:: DIRECTIONS FOR THIS TASK ::
The lines you should transcribe are those from the one containing "10 Aug 2026" to the end of the listing below, exactly, with pictures left out.
● ● ●
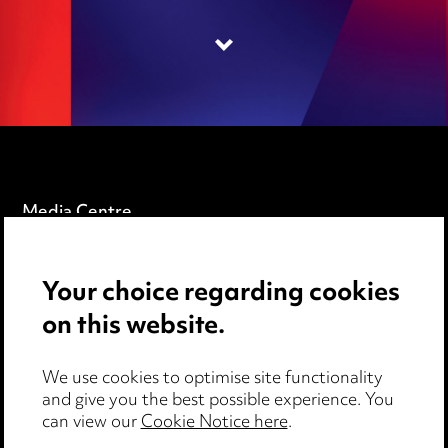
Media Centre
Pricing
Your choice regarding cookies
Locations
on this website.
Careers
Events
We use cookies to optimise site functionality
and give you the best possible experience. You
can view our
Cookie Notice here
.
Privacy notice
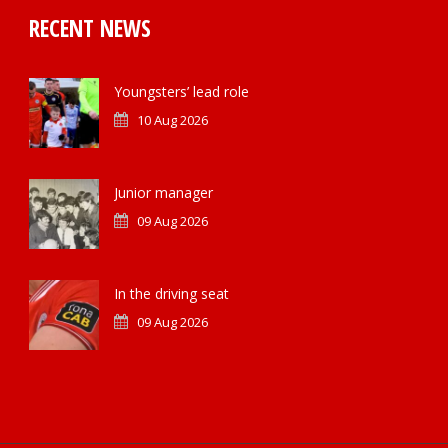
RECENT NEWS
Youngsters’ lead role
10 Aug 2026
Junior manager
09 Aug 2026
In the driving seat
09 Aug 2026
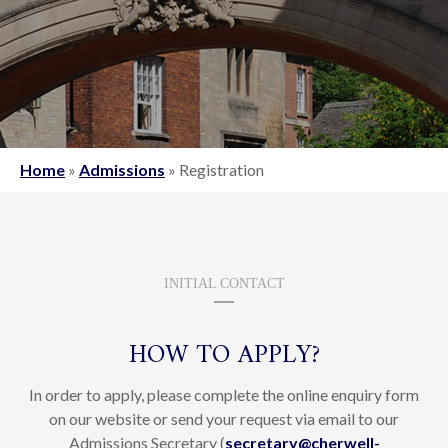
Home
»
Admissions
»
Registration
INITIAL CONTACT
HOW TO APPLY?
In order to apply, please complete the online enquiry form
on our website or send your request via email to our
Admissions Secretary (
secretary@cherwell-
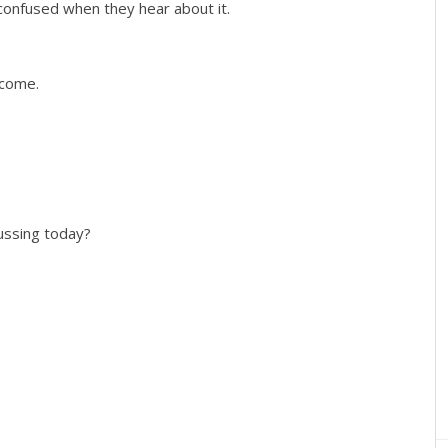
confused when they hear about it.
 come.
cussing today?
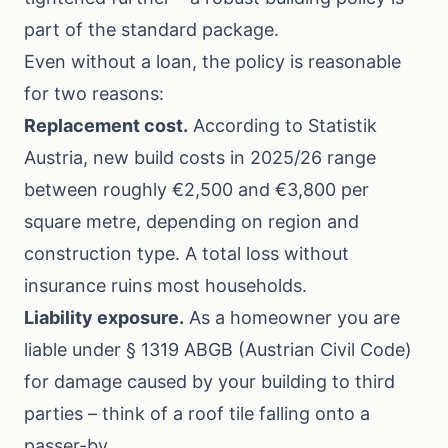
part of the standard package.
Even without a loan, the policy is reasonable
for two reasons:
Replacement cost.
According to
Statistik
Austria
, new build costs in 2025/26 range
between roughly €2,500 and €3,800 per
square metre, depending on region and
construction type. A total loss without
insurance ruins most households.
Liability exposure.
As a homeowner you are
liable under § 1319 ABGB (Austrian Civil Code)
for damage caused by your building to third
parties – think of a roof tile falling onto a
passer-by.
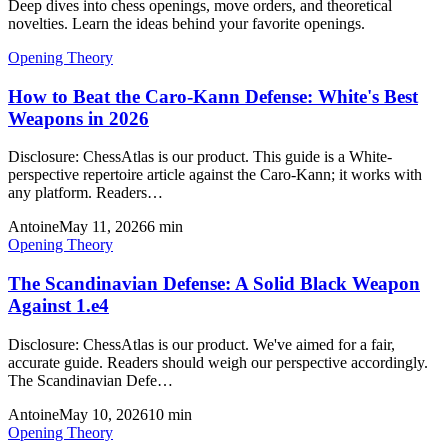
Deep dives into chess openings, move orders, and theoretical
novelties. Learn the ideas behind your favorite openings.
Opening Theory
How to Beat the Caro-Kann Defense: White's Best
Weapons in 2026
Disclosure: ChessAtlas is our product. This guide is a White-
perspective repertoire article against the Caro-Kann; it works with
any platform. Readers…
Antoine
May 11, 2026
6
min
Opening Theory
The Scandinavian Defense: A Solid Black Weapon
Against 1.e4
Disclosure: ChessAtlas is our product. We've aimed for a fair,
accurate guide. Readers should weigh our perspective accordingly.
The Scandinavian Defe…
Antoine
May 10, 2026
10
min
Opening Theory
● ● ●
:: RESPONSE TO THE EXERCISE ::
10 Aug 2026
Junior manager
09 Aug 2026
In the driving seat
09 Aug 2026
Home
»
Admissions
»
Registration
INITIAL CONTACT
HOW TO APPLY?
In order to apply, please complete the online enquiry form
on our website or send your request via email to our
Admissions Secretary (
secretary@cherwell-
confused when they hear about it.
 come.
cussing today?
part of the standard package.
Even without a loan, the policy is reasonable
for two reasons:
Replacement cost.
According to
Statistik
Austria
, new build costs in 2025/26 range
between roughly €2,500 and €3,800 per
square metre, depending on region and
construction type. A total loss without
insurance ruins most households.
Liability exposure.
As a homeowner you are
liable under § 1319 ABGB (Austrian Civil Code)
for damage caused by your building to third
parties – think of a roof tile falling onto a
passer-by.
Deep dives into chess openings, move orders, and theoretical
novelties. Learn the ideas behind your favorite openings.
Opening Theory
How to Beat the Caro-Kann Defense: White's Best
Weapons in 2026
Disclosure: ChessAtlas is our product. This guide is a White-
perspective repertoire article against the Caro-Kann; it works with
any platform. Readers…
Antoine
May 11, 2026
6
min
Opening Theory
The Scandinavian Defense: A Solid Black Weapon
Against 1.e4
Disclosure: ChessAtlas is our product. We've aimed for a fair,
accurate guide. Readers should weigh our perspective accordingly.
The Scandinavian Defe…
Antoine
May 10, 2026
10
min
Opening Theory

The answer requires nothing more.